Sunday, August 19, 2012

Lake Nakuru National Park, Kenya



We've moved from Amboseli to Mt Kruger Safari Club, which was beautiful but our stay was too short, and from there we continued to Lake Nakuru National Park where we're spending 2 nights which is great for a change from one night here and one night there.  Following is just a brief overview
  • Chimpanzee conservation to rehabilitate orphaned chimps.  The chimps have mostly been kept as pets and there is a long process to introduce a new chimp into an existing pack
Practicing his yoga stretches
Just chillin'
  • We visited a blind Rhino called Baraka who lost one eye in a fight with another rhino, then an abscess developed on the remaining eye and he lost sight in that eye as well.  He is well cared for and they tell us he is happy.
Baraka is a big boy!
  • Our hotel at the Safari Club was built on the Equator and we had a ceremony to celebrate our crossing the Equator.  We were shown that the water really does go down a hole in different direction depending on which side of the Equator you are on
I have a foot in both Hemispheres
  • After a storm at Mt Kenya late in the afternoon, we headed off next morning to Lake Nakuru to see the Flamingos.  Unfortunately we’ve been told the flamingos have moved on because the algae on which they feed has been washed out of the lake due to unseasonal rain.  En route we passed village after village where the roadside markets were set up in the mud.  This mud sticks like glue and Paddy saw one lady trying to clean the mud from her shoes with a machete.  Don't know what might have happened if she slipped with the machete, more than mud might have come off.
  • Bogged! 
  • When we arrived at Lake Nakuru we visited an orphanage which was established and is now run by an Australian couple who sold their home and moved to Kenya to set up the baby orphanage.  This orphanage takes in orphans as babies and as the children have grown, so has the orphanage which now has over 90 children ranging in age from 17 years to the youngest who is currently around 6 months.   The children are happy and confident, and in a loving, caring environment which is obvious when you see their interaction with Mary.
We arrived just as the children were sitting down to lunch.
  • Our game ride this morning rewarded us not with multitudes of flamingos but multitudes of other animals.  A pride of 11 lions with 3 females and 8 cubs of various ages.  We watched these lions for a long time, moved on from them and then found them again after they had kept moving.  We took lots of photos of them and watched as they tried to cross some ground where Buffalo were grazing, but the buffalo chased the leader as she tried to find the best path to follow and it was interesting to see them backtrack away and try to find another, better path, all the while watched by an alert herd of antelope.
Family portrait

I love you my friend

Yes I know there's only 10, but the lookout was following some 200 metres
behind and separated from the rest of the group by our vehicles.  

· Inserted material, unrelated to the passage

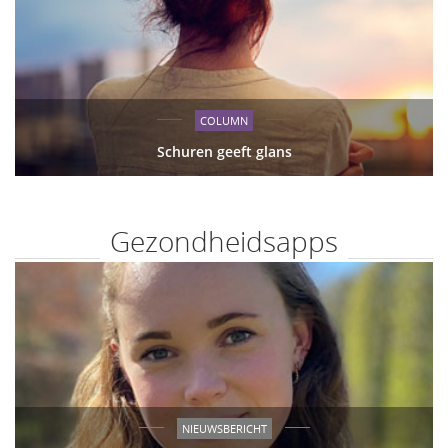
COLUMN
Schuren geeft glans
Gezondheidsapps
NIEUWSBERICHT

Next we found 3 grazing white rhino by the side of the road.  We were no more than 6 feet away from them looking down on them from our prime viewing position.  

  • As we toured the lake road, we did see flamingos but they were so far away and few in number as we had been told.  
  • We saw zebra and their young, and sparring antelope, and sparring zebra.  We’ve really seen so many different animal behaviours it’s been fascinating.
Did you know Zebra young have brown stripes which gradually turn black

Tomorrow we head to the Masai Mara and the Wildebeest migration.  We’ve been told the migration is in full swing so it should be exciting.     That's all for now.